Oversampling strategy may be applied through the stratified sampling algorithm shown below.  

## Stratified sampling algorithm

Category of interest:"fibrosis"

### TO DO:
1. Divide the available data into two sets (strata):
    - all samples of the class of interest (set A).
    - all other samples (set B)
2. Construct the training set:
    - randomly select 50 per cent of the samples in set A.
    - add equally many samples from set B.
3. Construct the validation set:
    - select the remaining 50 per cent of samples from set A.
    - add enough samples from set B so as to restore the original ratio from the overall data set.
    

Let's first analyse the case when no oversampling technique is applied

In [381]:
data = np.concatenate([X_norm, np.expand_dims(y, axis=1)], axis=1)
train, validation = sklearn.model_selection.train_test_split(data, test_size= 0.5, shuffle=True, random_state=1)
y_train = train[:,-1]
y_valid = validation[:,-1]
X_train = train[:,0:-1]
X_valid = validation[:,0:-1]

predictions = dt.predict(X_valid)
validation_ys = y_valid
print('% correct predictions:', (validation_ys == predictions).sum()/len(validation_ys))
print('% incorrect predictions:', (validation_ys != predictions).sum()/len(validation_ys))

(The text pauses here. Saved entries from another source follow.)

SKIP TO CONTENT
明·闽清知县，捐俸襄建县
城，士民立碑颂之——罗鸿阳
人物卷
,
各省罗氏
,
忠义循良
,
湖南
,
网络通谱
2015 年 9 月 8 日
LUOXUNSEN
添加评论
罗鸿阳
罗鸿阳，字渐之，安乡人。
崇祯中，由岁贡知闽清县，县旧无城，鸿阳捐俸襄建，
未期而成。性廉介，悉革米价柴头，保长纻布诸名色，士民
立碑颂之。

indices = np.where(validation_ys == 3)
print('% correct predictions on class of interest:', (validation_ys[np.where(validation_ys == 3)] == 
                                                      predictions[np.where(validation_ys == 3)]).sum()
      /len(validation_ys[np.where(validation_ys == 3)]))

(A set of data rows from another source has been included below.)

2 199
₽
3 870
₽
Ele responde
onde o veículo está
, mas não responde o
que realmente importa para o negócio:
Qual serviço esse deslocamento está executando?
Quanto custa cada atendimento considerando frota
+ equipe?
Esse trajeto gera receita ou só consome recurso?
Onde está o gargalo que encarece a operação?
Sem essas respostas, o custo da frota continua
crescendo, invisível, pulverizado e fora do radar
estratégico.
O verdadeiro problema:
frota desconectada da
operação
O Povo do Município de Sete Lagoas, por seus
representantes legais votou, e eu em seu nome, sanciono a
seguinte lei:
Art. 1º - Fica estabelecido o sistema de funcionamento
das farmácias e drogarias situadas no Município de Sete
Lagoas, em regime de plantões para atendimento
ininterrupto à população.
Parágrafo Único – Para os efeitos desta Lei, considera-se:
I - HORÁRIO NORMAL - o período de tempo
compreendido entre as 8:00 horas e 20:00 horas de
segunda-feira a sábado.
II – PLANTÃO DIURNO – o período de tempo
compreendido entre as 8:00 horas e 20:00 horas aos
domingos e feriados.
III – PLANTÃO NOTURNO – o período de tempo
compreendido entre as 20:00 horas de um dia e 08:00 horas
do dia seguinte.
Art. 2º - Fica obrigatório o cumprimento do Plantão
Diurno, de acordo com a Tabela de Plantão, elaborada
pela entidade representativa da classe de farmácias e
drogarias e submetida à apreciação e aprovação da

% correct predictions: 0.9423728813559322
% incorrect predictions: 0.0576271186440678
% correct predictions on class of interest: 0.7142857142857143


Let's now see how the accuracy on the class of intereset may change when applying oversampling

In [382]:
#the fibrosis group is evidenced by the outcome variable y=3

setA = np.concatenate([X_norm, np.expand_dims(y, axis=1)], axis=1)[np.where(y==3)] #fibrosis instances will be put in set A 
setB = np.concatenate([X_norm, np.expand_dims(y, axis=1)], axis=1)[np.where(y!=3)] #all other instances will be put in set B

# randomly select 50% of training samples in set A

setA_train, setA_validation = sklearn.model_selection.train_test_split(setA, 
                                                                       test_size=0.5, shuffle=True, random_state=1)
setB_train, setB_validation = sklearn.model_selection.train_test_split(setB, 
                                                                       test_size= 1-len(setA_train)/len(setB), shuffle=True, random_state=1)
train = np.concatenate([setA_train, setB_train])
validation = np.concatenate([setA_validation, setB_validation[:int((len(setA_validation)* len(setB))/len(setA)), :]])

In [383]:
y_train = train[:,-1]
y_valid = validation[:,-1]
X_train = train[:,0:-1]
X_valid = validation[:,0:-1]

In [384]:
dt.fit(X_train, y_train)
predictions = dt.predict(X_valid)
validation_ys = y_valid
#validation_ys = validation[:, 2]
print('% correct predictions:', (validation_ys == predictions).sum()/len(validation_ys))
print('% incorrect predictions:', (validation_ys != predictions).sum()/len(validation_ys))

indices = np.where(validation_ys == 3)
print('% correct predictions on class of interest:', (validation_ys[np.where(validation_ys == 3)] == 
                                                      predictions[np.where(validation_ys == 3)]).sum()
      /len(validation_ys[np.where(validation_ys == 3)]))

% correct predictions: 0.7993197278911565
% incorrect predictions: 0.20068027210884354
% correct predictions on class of interest: 0.8333333333333334




By implementing oversampling technique, we have achieved a higher accuracy on the target category (fibrosis, y=3), that was represented with fewer data instances compared to others in the dataset.